LOCAL FOOD CONTENTS
「九州の味とともに」
守り伝えられてきた九州の郷土料理


暑い夏によし、
飲んだ後の〆によし
宮崎の素朴な
ぶっかけ飯
冷汁(冷や汁)
冷汁は、南国・宮崎の暑い夏を乗切るために食べられている家庭料理。主に大淀川水系で農作業を行なう人々の間で食べられていたようで、現在も宮崎市を中心に食べられている。似たような料理が大分、四国などにもあり、鹿児島で生まれて、宮崎をはじめ西日本各地に伝わっていったという説もある。
味噌とアジやカマスなどの炙った魚の身をほぐしたものを合わせ、すり鉢ですりつぶして冷汁の素をつくる。それを冷えた出汁や冷水でとき、輪切りにしたきゅうり、ほぐした豆腐、大葉、胡麻などを入れて熱いごはんにかければできあがりだ。
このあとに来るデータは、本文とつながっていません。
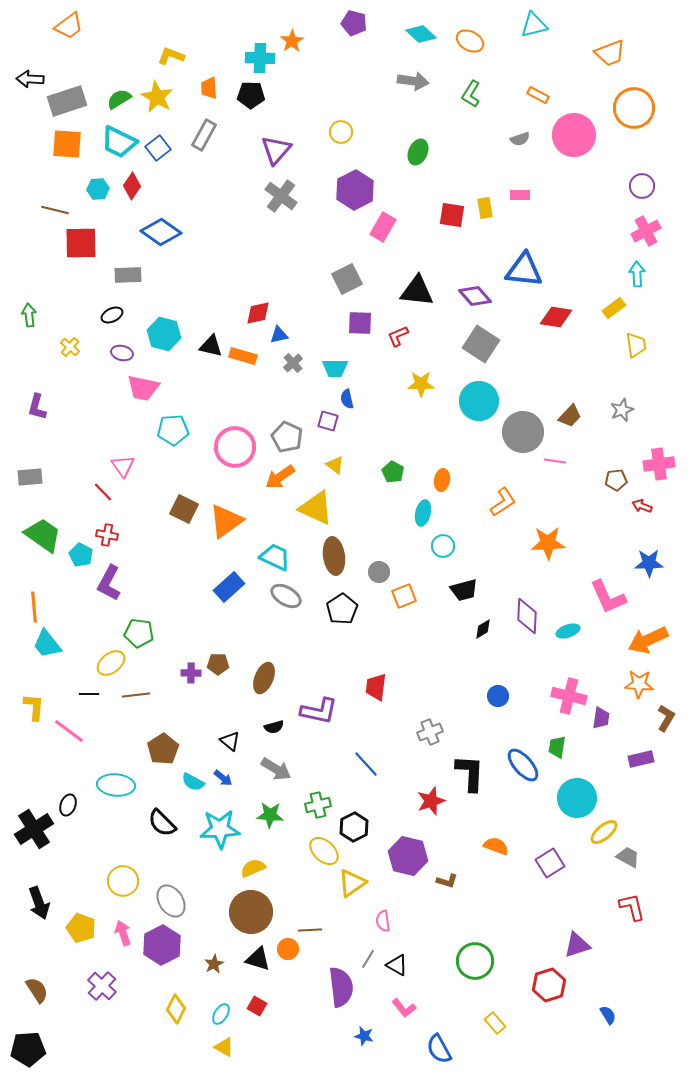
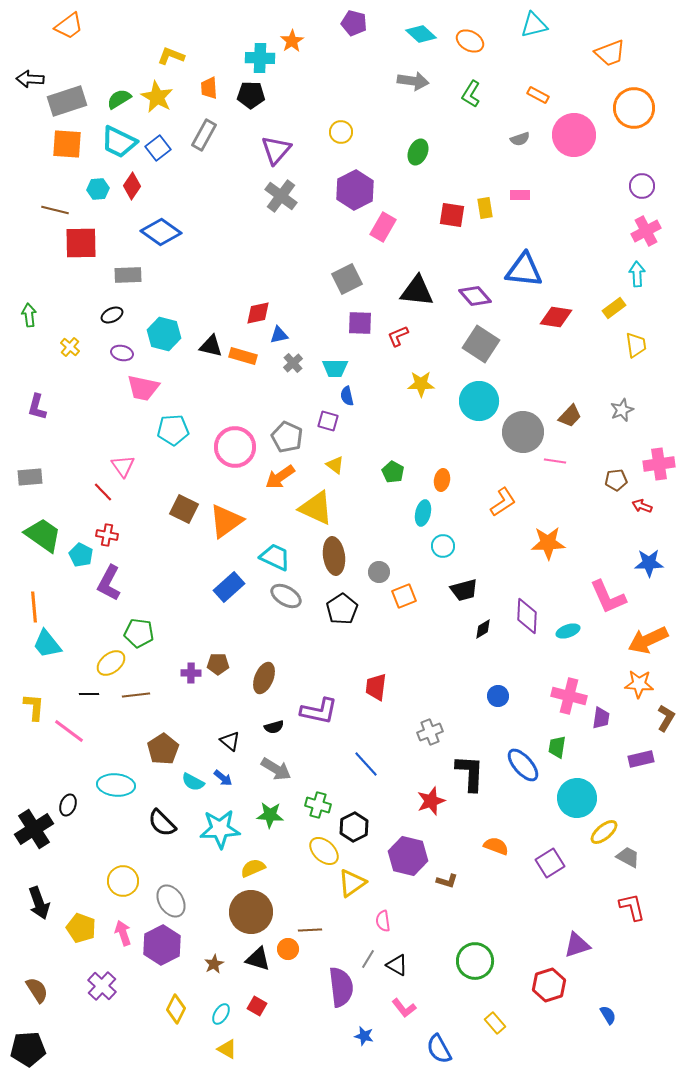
blue semicircle at (347, 399): moved 3 px up
green cross at (318, 805): rotated 30 degrees clockwise
yellow triangle at (224, 1047): moved 3 px right, 2 px down
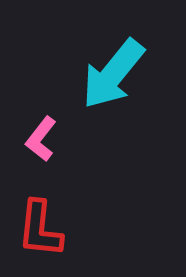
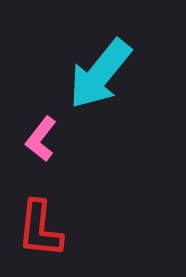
cyan arrow: moved 13 px left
口の中にかきこむと、味噌の香りの中に胡麻の風味やきゅうりのシャキシャキ感が広がって、さらりとおなかにおさまっていく。簡単に作れる上に、栄養が豊富で、食欲のない時でも食べやすい。暑い宮崎で今でも愛され、食べられ続けている理由だ。
細かな作り方や具材は作り手によって異なるが、共通するやわらかな味わいは飲んだ後の〆にもぴったり。今宵も宮崎のしょっちゅくれたち(焼酎好きたち)は、芋焼酎でほろ酔いになった後、冷汁を食して一日を終える…。